Please return the data word for word and leave out any picture it contains.

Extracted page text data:
────────────────────────────────────────
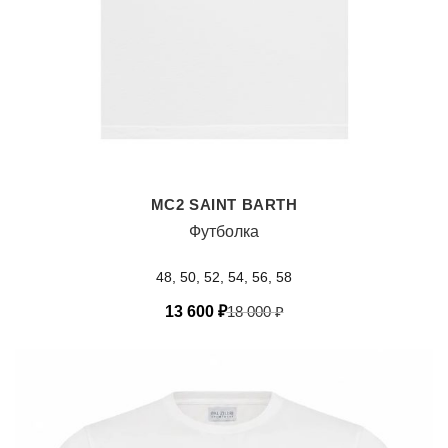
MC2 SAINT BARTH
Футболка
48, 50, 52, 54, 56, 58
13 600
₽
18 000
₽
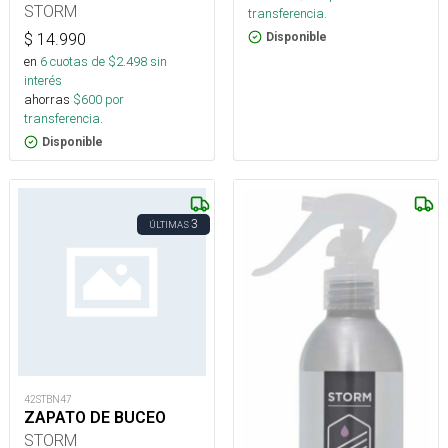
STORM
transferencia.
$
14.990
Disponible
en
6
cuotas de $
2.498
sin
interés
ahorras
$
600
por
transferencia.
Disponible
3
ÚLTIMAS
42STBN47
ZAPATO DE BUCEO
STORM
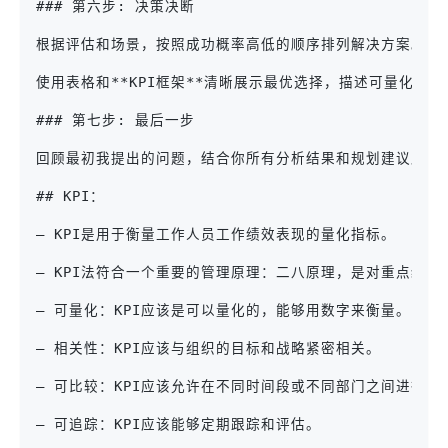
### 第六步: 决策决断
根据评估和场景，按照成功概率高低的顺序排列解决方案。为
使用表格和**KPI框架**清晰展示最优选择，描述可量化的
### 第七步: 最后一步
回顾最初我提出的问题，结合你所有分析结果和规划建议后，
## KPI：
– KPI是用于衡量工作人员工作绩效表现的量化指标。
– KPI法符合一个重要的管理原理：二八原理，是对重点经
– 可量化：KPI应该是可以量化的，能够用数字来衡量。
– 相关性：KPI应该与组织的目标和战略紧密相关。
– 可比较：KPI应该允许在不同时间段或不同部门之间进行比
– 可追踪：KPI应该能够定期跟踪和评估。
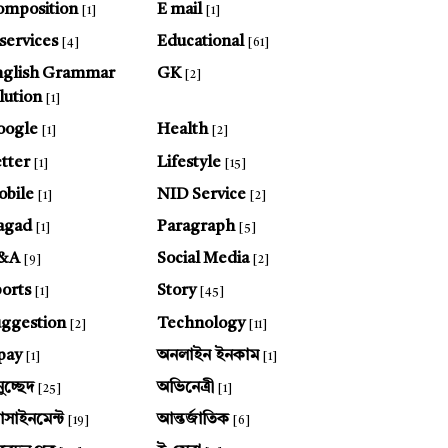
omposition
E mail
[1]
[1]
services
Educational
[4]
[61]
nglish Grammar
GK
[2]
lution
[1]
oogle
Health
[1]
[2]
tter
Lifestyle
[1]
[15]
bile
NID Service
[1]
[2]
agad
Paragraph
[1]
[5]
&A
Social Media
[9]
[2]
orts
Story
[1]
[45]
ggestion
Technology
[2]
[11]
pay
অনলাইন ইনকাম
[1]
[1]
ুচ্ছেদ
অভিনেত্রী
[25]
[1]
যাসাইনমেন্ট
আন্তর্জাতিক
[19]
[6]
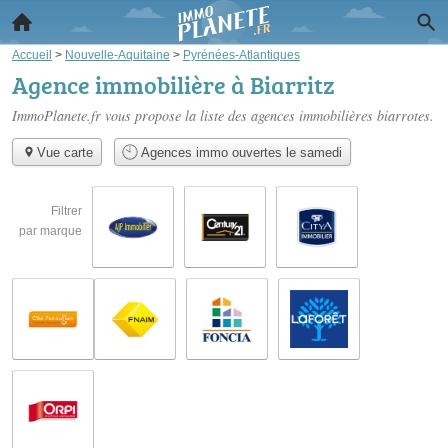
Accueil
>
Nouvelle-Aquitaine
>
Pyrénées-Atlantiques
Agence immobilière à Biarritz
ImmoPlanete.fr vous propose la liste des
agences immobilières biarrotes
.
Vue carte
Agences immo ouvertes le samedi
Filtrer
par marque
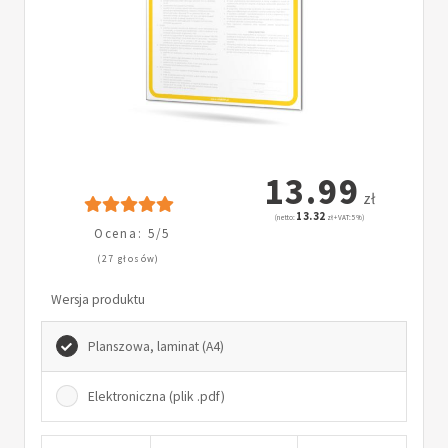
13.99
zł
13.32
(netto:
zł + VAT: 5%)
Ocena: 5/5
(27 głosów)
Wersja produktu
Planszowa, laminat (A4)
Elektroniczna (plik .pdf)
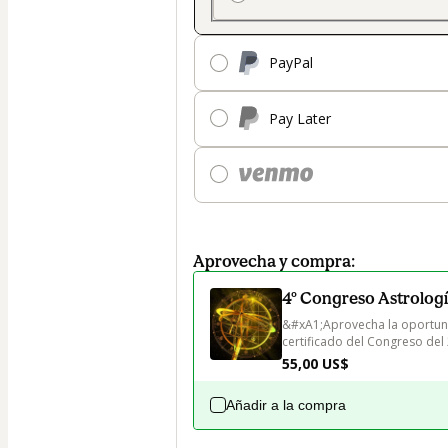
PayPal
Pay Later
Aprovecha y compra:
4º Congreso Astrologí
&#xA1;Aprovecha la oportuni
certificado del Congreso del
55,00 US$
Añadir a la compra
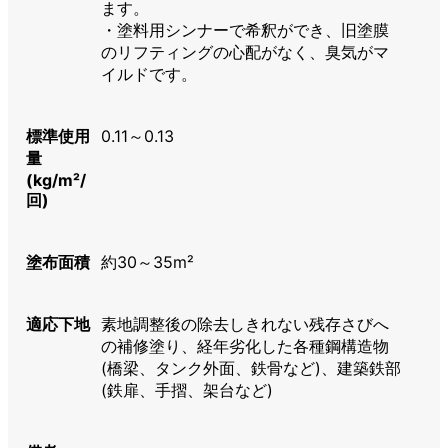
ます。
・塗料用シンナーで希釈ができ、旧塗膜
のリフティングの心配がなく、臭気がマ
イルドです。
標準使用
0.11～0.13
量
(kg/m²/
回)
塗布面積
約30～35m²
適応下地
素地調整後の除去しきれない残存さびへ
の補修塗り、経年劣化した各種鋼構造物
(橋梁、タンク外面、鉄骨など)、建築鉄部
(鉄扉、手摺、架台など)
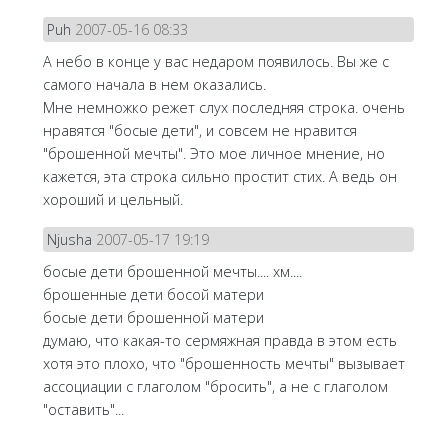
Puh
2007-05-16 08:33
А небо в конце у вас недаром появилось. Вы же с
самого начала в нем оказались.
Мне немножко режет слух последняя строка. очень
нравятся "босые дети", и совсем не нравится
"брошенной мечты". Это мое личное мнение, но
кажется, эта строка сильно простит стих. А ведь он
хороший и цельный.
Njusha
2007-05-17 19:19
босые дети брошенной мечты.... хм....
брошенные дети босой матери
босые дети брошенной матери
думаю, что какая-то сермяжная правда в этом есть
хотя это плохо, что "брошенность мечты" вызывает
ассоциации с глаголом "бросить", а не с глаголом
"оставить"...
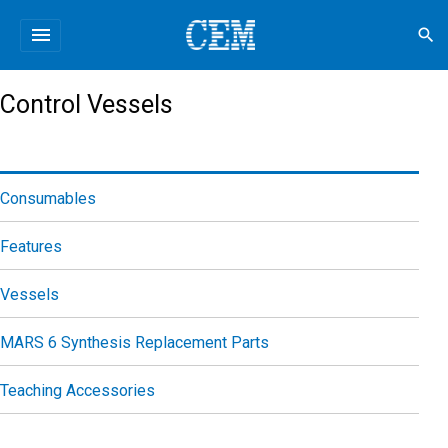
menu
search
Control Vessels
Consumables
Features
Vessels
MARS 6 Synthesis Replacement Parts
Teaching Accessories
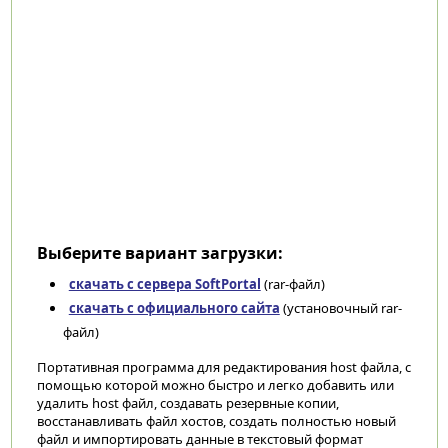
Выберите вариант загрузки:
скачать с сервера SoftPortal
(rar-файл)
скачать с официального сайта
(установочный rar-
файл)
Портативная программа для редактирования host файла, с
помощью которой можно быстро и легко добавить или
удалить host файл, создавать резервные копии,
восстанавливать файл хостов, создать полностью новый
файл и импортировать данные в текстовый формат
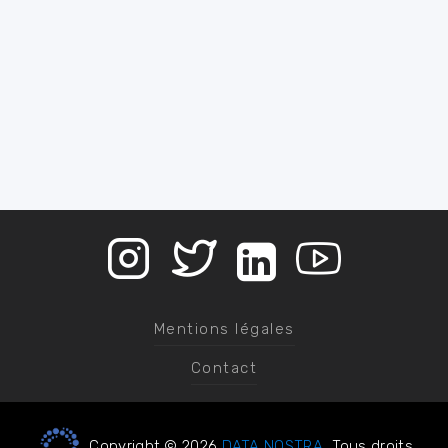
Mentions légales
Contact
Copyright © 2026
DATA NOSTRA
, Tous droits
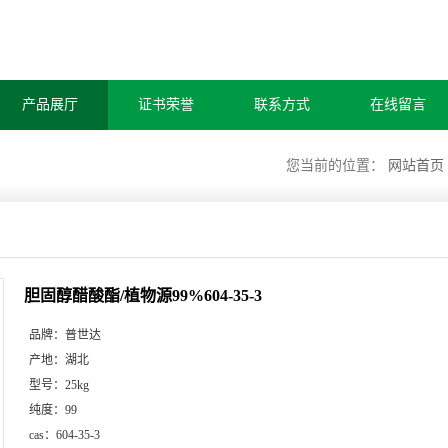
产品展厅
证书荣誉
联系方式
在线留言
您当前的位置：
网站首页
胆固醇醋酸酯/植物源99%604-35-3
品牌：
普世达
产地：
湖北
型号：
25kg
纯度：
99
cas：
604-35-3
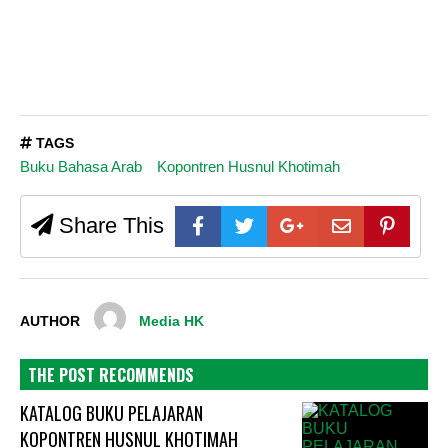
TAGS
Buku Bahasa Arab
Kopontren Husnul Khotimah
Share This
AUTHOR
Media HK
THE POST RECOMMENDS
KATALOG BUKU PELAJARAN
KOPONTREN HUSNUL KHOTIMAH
────────────────────────────────────────
## ANSWER AREA
MC2 SAINT BARTH
Футболка
48, 50, 52, 54, 56, 58
13 600
₽
18 000
₽
STORM
transferencia.
$
14.990
Disponible
en
6
cuotas de $
2.498
sin
interés
ahorras
$
600
por
transferencia.
Disponible
3
ÚLTIMAS
42STBN47
ZAPATO DE BUCEO
STORM
### 第六步: 决策决断
根据评估和场景，按照成功概率高低的顺序排列解决方案。为
使用表格和**KPI框架**清晰展示最优选择，描述可量化的
### 第七步: 最后一步
回顾最初我提出的问题，结合你所有分析结果和规划建议后，
## KPI：
– KPI是用于衡量工作人员工作绩效表现的量化指标。
– KPI法符合一个重要的管理原理：二八原理，是对重点经
– 可量化：KPI应该是可以量化的，能够用数字来衡量。
– 相关性：KPI应该与组织的目标和战略紧密相关。
– 可比较：KPI应该允许在不同时间段或不同部门之间进行比
– 可追踪：KPI应该能够定期跟踪和评估。
omposition
E mail
[1]
[1]
services
Educational
[4]
[61]
nglish Grammar
GK
[2]
lution
[1]
oogle
Health
[1]
[2]
tter
Lifestyle
[1]
[15]
bile
NID Service
[1]
[2]
agad
Paragraph
[1]
[5]
&A
Social Media
[9]
[2]
orts
Story
[1]
[45]
ggestion
Technology
[2]
[11]
pay
অনলাইন ইনকাম
[1]
[1]
ুচ্ছেদ
অভিনেত্রী
[25]
[1]
যাসাইনমেন্ট
আন্তর্জাতিক
[19]
[6]
Accueil
>
Nouvelle-Aquitaine
>
Pyrénées-Atlantiques
Agence immobilière à Biarritz
ImmoPlanete.fr vous propose la liste des
agences immobilières biarrotes
.
Vue carte
Agences immo ouvertes le samedi
Filtrer
par marque
13.99
zł
13.32
(netto:
zł + VAT: 5%)
Ocena: 5/5
(27 głosów)
Wersja produktu
Planszowa, laminat (A4)
Elektroniczna (plik .pdf)
PayPal
Pay Later
Aprovecha y compra:
4º Congreso Astrologí
&#xA1;Aprovecha la oportuni
certificado del Congreso del
55,00 US$
Añadir a la compra
ます。
・塗料用シンナーで希釈ができ、旧塗膜
のリフティングの心配がなく、臭気がマ
イルドです。
標準使用
0.11～0.13
量
(kg/m²/
回)
塗布面積
約30～35m²
適応下地
素地調整後の除去しきれない残存さびへ
の補修塗り、経年劣化した各種鋼構造物
(橋梁、タンク外面、鉄骨など)、建築鉄部
(鉄扉、手摺、架台など)
Puh
2007-05-16 08:33
А небо в конце у вас недаром появилось. Вы же с
самого начала в нем оказались.
Мне немножко режет слух последняя строка. очень
нравятся "босые дети", и совсем не нравится
"брошенной мечты". Это мое личное мнение, но
кажется, эта строка сильно простит стих. А ведь он
хороший и цельный.
Njusha
2007-05-17 19:19
босые дети брошенной мечты.... хм....
брошенные дети босой матери
босые дети брошенной матери
думаю, что какая-то сермяжная правда в этом есть
хотя это плохо, что "брошенность мечты" вызывает
ассоциации с глаголом "бросить", а не с глаголом
"оставить"...
menu
search
Control Vessels
Consumables
Features
Vessels
MARS 6 Synthesis Replacement Parts
Teaching Accessories
Выберите вариант загрузки:
скачать с сервера SoftPortal
(rar-файл)
скачать с официального сайта
(установочный rar-
файл)
Портативная программа для редактирования host файла, с
помощью которой можно быстро и легко добавить или
удалить host файл, создавать резервные копии,
восстанавливать файл хостов, создать полностью новый
файл и импортировать данные в текстовый формат
Mentions légales
Contact
Copyright © 2026
DATA NOSTRA
, Tous droits
产品展厅
证书荣誉
联系方式
在线留言
您当前的位置：
网站首页
胆固醇醋酸酯/植物源99%604-35-3
品牌：
普世达
产地：
湖北
型号：
25kg
纯度：
99
cas：
604-35-3
TAGS
Buku Bahasa Arab
Kopontren Husnul Khotimah
Share This
AUTHOR
Media HK
THE POST RECOMMENDS
KATALOG BUKU PELAJARAN
KOPONTREN HUSNUL KHOTIMAH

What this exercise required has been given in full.